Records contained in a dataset
-- Opening Marker --

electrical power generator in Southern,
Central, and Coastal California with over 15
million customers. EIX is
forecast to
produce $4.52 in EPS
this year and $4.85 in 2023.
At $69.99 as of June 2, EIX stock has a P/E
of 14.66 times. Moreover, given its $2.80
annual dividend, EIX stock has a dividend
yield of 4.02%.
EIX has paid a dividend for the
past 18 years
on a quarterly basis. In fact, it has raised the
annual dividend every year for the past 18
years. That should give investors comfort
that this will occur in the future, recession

-- Closing Marker --
-- Opening Marker --

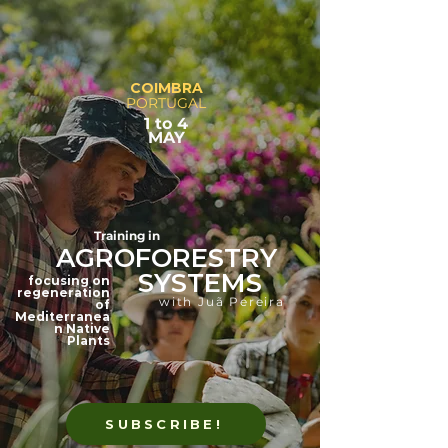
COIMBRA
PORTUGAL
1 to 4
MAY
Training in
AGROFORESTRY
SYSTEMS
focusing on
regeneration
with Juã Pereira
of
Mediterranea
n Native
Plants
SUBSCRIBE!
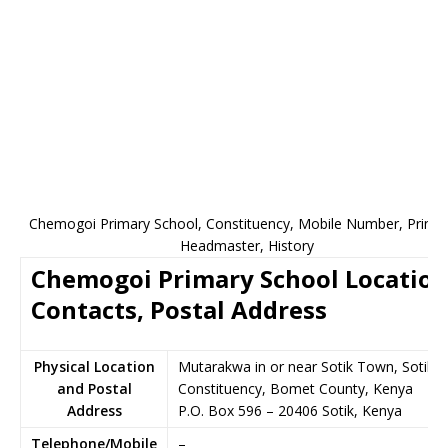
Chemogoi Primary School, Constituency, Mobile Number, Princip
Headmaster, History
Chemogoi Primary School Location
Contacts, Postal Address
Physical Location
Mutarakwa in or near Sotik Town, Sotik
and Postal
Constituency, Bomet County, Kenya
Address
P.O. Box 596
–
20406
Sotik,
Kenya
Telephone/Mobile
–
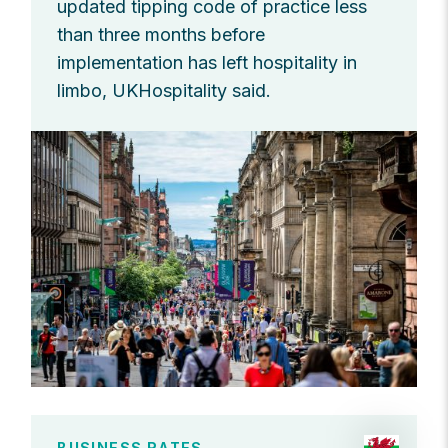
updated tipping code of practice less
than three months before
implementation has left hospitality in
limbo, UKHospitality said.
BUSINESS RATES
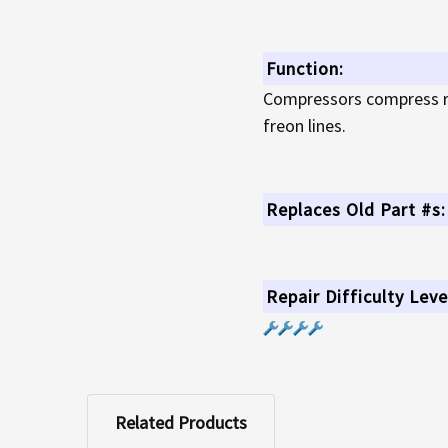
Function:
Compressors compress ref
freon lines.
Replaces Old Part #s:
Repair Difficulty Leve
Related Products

-- Closing Marker --

What you have to do
Go through the records line by line, and copy each line that holds the string "Postal".

Expected answer
Contacts, Postal Address
and Postal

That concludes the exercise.